Internally, all coordinates and numeric parameters are stored as decimal.Decimal:

• Constructors and geometric methods accept int, float, str, or Decimal, and convert to Decimal immediately.
• Arithmetic (translation, scaling, rotation, etc.) is performed in terms of Decimal to retain the decimal representation in an SVG path and avoid binary round-off errors.
• The decimal precision is controlled via Python’s decimal context.

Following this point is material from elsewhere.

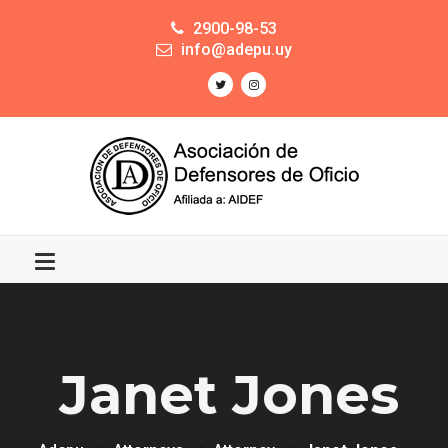
2900-98-53
info@adepu.uy
Janet Jones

from decimal import localcontext
from svg_path_editor import SvgPath

path = SvgPath("M0 0h10v10z")

# Default precision: 28 digits
# Rotation uses SymPy for high-precision trigonometric functions
rotated = path.rotated(0, 0, -45)
# M 0 0 l 7.071067811865475244008443621 -7.071067811865475244008443621 l 7.071067811865475244008443621 7.071067811865475244008443621 z
print(rotated)
# Precision can be reduced when printing
# M 0 0 l 7.07107 -7.07107 l 7.07107 7.07107 z
print(f"{rotated:.5}")

# The precision can be controlled using `getcontext`/`localcontext`
# Since `Decimal` is a floating-point format, the precision specifies the total
# number of significant digits, not just the number of decimal places
with localcontext() as ctx:
    ctx.prec = 6
    rotated = path.rotated(0, 0, -45)
    # Same output as before, even without explicit precision reduction
    # M 0 0 l 7.07107 -7.07107 l 7.07107 7.07107 z
    print(rotated)

🧹 Path Optimization

optimize_path rewrites a path into an equivalent but more compact form and operates out-of-place:

from svg_path_editor import SvgPath, optimize_path

path = SvgPath("M-15 14s5 7.5 15 7.5 15-7.5 15-7.5 z")

optimized = optimize_path(
    path,
    # Remove redundant M/Z or degenerate L/H/V.
    remove_useless_commands=True,
    # Remove empty closed subpaths (M immediately followed by Z).
    remove_orphan_dots=True,
    # Convert eligible C/Q to S/T.
    use_shorthands=True,
    # Replace L with H/V where possible.
    use_horizontal_and_vertical_lines=True,
    # Choose relative/absolute per command to minimize size.
    use_relative_absolute=True,
    # Try reversing path direction if it reduces output length.
    # This may change the appearance of stroked paths!
    use_reverse=True,
    # Convert final line segments that return to start into Z.
    # This may change the appearance of stroked paths!
    use_close_path=True,
)

# More readable form
# M -15 14 s 5 7.5 15 7.5 S 15 14 15 14 z
print(optimized)
# Minified form
# M-15 14s5 7.5 15 7.5S15 14 15 14z
print(f"{optimized:m}")

🧪 Testing

This project includes pytest-based tests that cover the entire code base with 100% code coverage.

The development dependencies can be installed via the dev optional group:

pip install .[dev]

All tests (including coverage reporting using pytest-cov) can then be run from the project root:

pytest --cov

📜 License

This library is licensed under the terms of the Mozilla Public License 2.0, provided in License. The original TypeScript library is licensed under the Apache License, Version 2.0, provided in LicenseYqnn.